[Items from a data source]
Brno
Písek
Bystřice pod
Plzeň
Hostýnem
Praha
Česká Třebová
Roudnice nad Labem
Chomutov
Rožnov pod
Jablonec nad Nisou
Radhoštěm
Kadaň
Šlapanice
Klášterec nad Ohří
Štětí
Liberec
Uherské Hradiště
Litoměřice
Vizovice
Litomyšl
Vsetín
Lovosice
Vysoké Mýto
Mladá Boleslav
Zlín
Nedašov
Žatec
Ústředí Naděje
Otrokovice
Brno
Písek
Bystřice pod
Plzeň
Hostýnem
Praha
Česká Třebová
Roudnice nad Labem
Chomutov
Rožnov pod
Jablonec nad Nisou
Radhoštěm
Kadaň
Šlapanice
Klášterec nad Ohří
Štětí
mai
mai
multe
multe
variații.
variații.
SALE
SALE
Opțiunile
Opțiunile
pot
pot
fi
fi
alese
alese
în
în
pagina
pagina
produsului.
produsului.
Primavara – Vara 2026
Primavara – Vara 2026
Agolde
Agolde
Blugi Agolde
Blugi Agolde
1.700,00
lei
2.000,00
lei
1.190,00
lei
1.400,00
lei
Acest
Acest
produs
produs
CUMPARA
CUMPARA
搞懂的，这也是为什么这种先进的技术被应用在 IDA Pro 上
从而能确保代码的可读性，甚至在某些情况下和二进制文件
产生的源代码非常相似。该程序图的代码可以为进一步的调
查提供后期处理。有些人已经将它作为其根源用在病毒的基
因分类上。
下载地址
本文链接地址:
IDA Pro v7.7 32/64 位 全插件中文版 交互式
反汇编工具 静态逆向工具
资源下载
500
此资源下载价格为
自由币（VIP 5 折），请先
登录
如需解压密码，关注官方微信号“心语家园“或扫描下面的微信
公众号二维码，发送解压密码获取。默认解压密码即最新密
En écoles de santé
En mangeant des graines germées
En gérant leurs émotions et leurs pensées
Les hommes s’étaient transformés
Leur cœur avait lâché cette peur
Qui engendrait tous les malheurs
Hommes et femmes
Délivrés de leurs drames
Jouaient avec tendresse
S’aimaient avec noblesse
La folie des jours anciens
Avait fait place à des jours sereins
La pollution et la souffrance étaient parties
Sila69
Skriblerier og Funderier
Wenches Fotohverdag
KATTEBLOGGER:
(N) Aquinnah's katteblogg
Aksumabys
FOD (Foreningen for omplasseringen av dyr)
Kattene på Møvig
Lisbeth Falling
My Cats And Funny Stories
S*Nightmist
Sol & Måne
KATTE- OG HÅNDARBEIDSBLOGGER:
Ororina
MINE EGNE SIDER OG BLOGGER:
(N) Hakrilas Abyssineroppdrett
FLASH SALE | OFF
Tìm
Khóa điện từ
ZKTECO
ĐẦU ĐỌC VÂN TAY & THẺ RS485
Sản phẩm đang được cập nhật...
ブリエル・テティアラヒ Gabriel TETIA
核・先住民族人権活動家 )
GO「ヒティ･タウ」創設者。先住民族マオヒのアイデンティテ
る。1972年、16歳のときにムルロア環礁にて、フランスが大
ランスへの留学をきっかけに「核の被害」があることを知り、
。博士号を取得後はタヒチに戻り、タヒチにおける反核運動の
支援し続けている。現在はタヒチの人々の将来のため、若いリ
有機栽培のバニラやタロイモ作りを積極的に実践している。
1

#### [EXERCISE]
All of the data above should be set down word for word.

#### [ANSWER TO THIS EXERCISE]
Brno
Písek
Bystřice pod
Plzeň
Hostýnem
Praha
Česká Třebová
Roudnice nad Labem
Chomutov
Rožnov pod
Jablonec nad Nisou
Radhoštěm
Kadaň
Šlapanice
Klášterec nad Ohří
Štětí
Liberec
Uherské Hradiště
Litoměřice
Vizovice
Litomyšl
Vsetín
Lovosice
Vysoké Mýto
Mladá Boleslav
Zlín
Nedašov
Žatec
Ústředí Naděje
Otrokovice
Brno
Písek
Bystřice pod
Plzeň
Hostýnem
Praha
Česká Třebová
Roudnice nad Labem
Chomutov
Rožnov pod
Jablonec nad Nisou
Radhoštěm
Kadaň
Šlapanice
Klášterec nad Ohří
Štětí
mai
mai
multe
multe
variații.
variații.
SALE
SALE
Opțiunile
Opțiunile
pot
pot
fi
fi
alese
alese
în
în
pagina
pagina
produsului.
produsului.
Primavara – Vara 2026
Primavara – Vara 2026
Agolde
Agolde
Blugi Agolde
Blugi Agolde
1.700,00
lei
2.000,00
lei
1.190,00
lei
1.400,00
lei
Acest
Acest
produs
produs
CUMPARA
CUMPARA
搞懂的，这也是为什么这种先进的技术被应用在 IDA Pro 上
从而能确保代码的可读性，甚至在某些情况下和二进制文件
产生的源代码非常相似。该程序图的代码可以为进一步的调
查提供后期处理。有些人已经将它作为其根源用在病毒的基
因分类上。
下载地址
本文链接地址:
IDA Pro v7.7 32/64 位 全插件中文版 交互式
反汇编工具 静态逆向工具
资源下载
500
此资源下载价格为
自由币（VIP 5 折），请先
登录
如需解压密码，关注官方微信号“心语家园“或扫描下面的微信
公众号二维码，发送解压密码获取。默认解压密码即最新密
En écoles de santé
En mangeant des graines germées
En gérant leurs émotions et leurs pensées
Les hommes s’étaient transformés
Leur cœur avait lâché cette peur
Qui engendrait tous les malheurs
Hommes et femmes
Délivrés de leurs drames
Jouaient avec tendresse
S’aimaient avec noblesse
La folie des jours anciens
Avait fait place à des jours sereins
La pollution et la souffrance étaient parties
Sila69
Skriblerier og Funderier
Wenches Fotohverdag
KATTEBLOGGER:
(N) Aquinnah's katteblogg
Aksumabys
FOD (Foreningen for omplasseringen av dyr)
Kattene på Møvig
Lisbeth Falling
My Cats And Funny Stories
S*Nightmist
Sol & Måne
KATTE- OG HÅNDARBEIDSBLOGGER:
Ororina
MINE EGNE SIDER OG BLOGGER:
(N) Hakrilas Abyssineroppdrett
FLASH SALE | OFF
Tìm
Khóa điện từ
ZKTECO
ĐẦU ĐỌC VÂN TAY & THẺ RS485
Sản phẩm đang được cập nhật...
ブリエル・テティアラヒ Gabriel TETIA
核・先住民族人権活動家 )
GO「ヒティ･タウ」創設者。先住民族マオヒのアイデンティテ
る。1972年、16歳のときにムルロア環礁にて、フランスが大
ランスへの留学をきっかけに「核の被害」があることを知り、
。博士号を取得後はタヒチに戻り、タヒチにおける反核運動の
支援し続けている。現在はタヒチの人々の将来のため、若いリ
有機栽培のバニラやタロイモ作りを積極的に実践している。
1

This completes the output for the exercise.